A Paris, chez Jean Baptiste Coignard, 1673.
In-folio de (18)-329 [mal chiffrées 1 à 237, 234 à 325]-(17) pp., les bifeuillets portant des cuivres à double page ont été montés sur onglets, veau brun granité, dos à nerfs muet (reliure de l’époque).
Édition originale de la traduction française par Claude Perrault, avec ses commentaires. La version française demeurée de référence pendant deux siècles. L’architecte Claude Perrault, qui marqua de l’intérêt pour les sciences en général et entra à l’Académie des Sciences (1666), développa une approche rationnelle de l’architecture, n’hésitant pas à formuler des critiques sur la tradition. Vers 1667, Colbert le nomma dans l’équipe chargée de remanier la façade Est du Louvre, et lui commanda une traduction de Vitruve. Perrault conçut cette traduction comme une encyclopédie pratique de l’architecture antique à l’usage des architectes de son temps, et l’agrémenta de notes abondantes. Il y propose un parallèle entre l’architecture du règne de Louix XIV et celle de la Rome antique, et plaide pour la rénovation de l’architecture moderne en la fondant sur des principes clairs et rationnels inspirés du texte originel de Vitruve. Illustration gravée sur cuivre et sur bois.
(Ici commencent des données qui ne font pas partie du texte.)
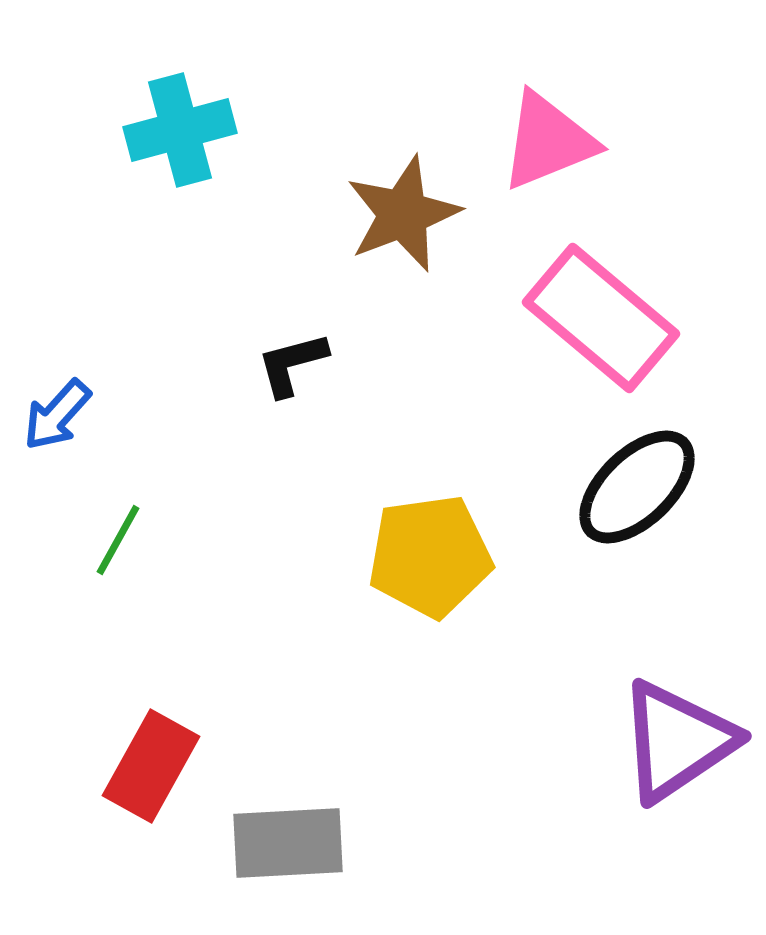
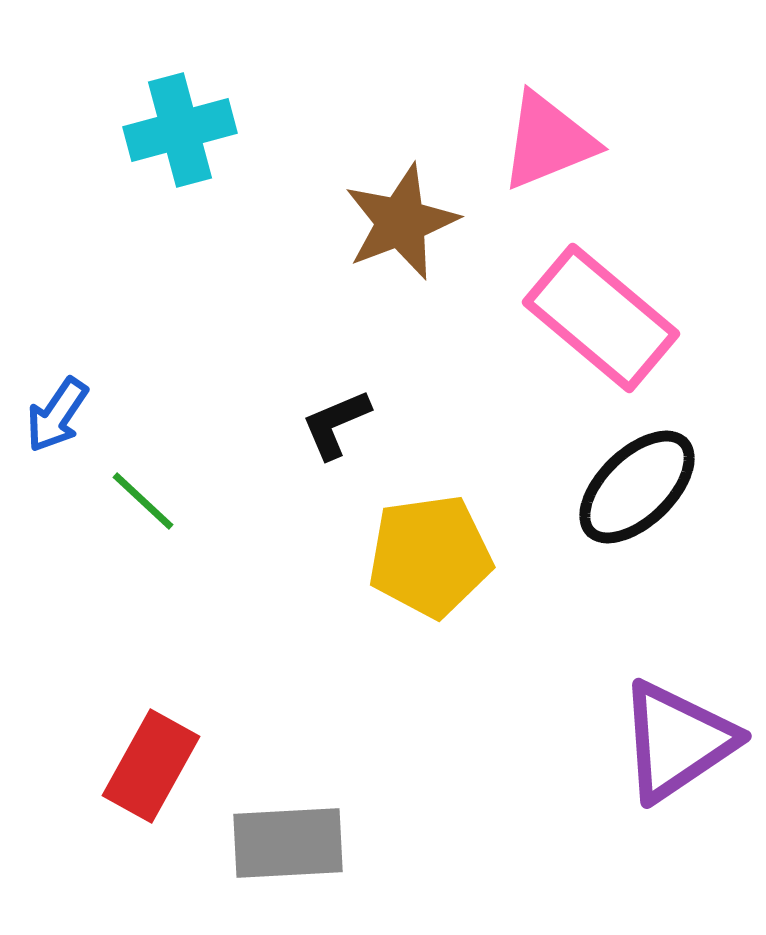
brown star: moved 2 px left, 8 px down
black L-shape: moved 44 px right, 60 px down; rotated 8 degrees counterclockwise
blue arrow: rotated 8 degrees counterclockwise
green line: moved 25 px right, 39 px up; rotated 76 degrees counterclockwise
Sur cuivre, elle comprend 70 gravures, soit : un titre-frontispice par Gérard Scotin d’après Sébastien Le Clerc, 65 grandes compositions numérotées dans le texte par plusieurs artistes dont Gerard Edelinck, Sébastien Le Clerc ou Jean-Jacques Tournier (10 à double page et 55 à pleine ou demi-page), et 4 bandeaux et lettrines dans le texte. –– Sur bois, elle comprend environ 80 vignettes dans le texte. Bon exemplaire au dos refait. Traces angulaires de mouillure, plus larges sur les feuillets du premier tiers du volume, rousseurs et taches éparses, quelques notes postérieures au crayon. Provenance : « JG » (monogramme ex-libris à l’encre au titre et répété sur de nombreux feuillets). Berlin Katalog, 1818 ; Fowler, 418 ; Millard, 168.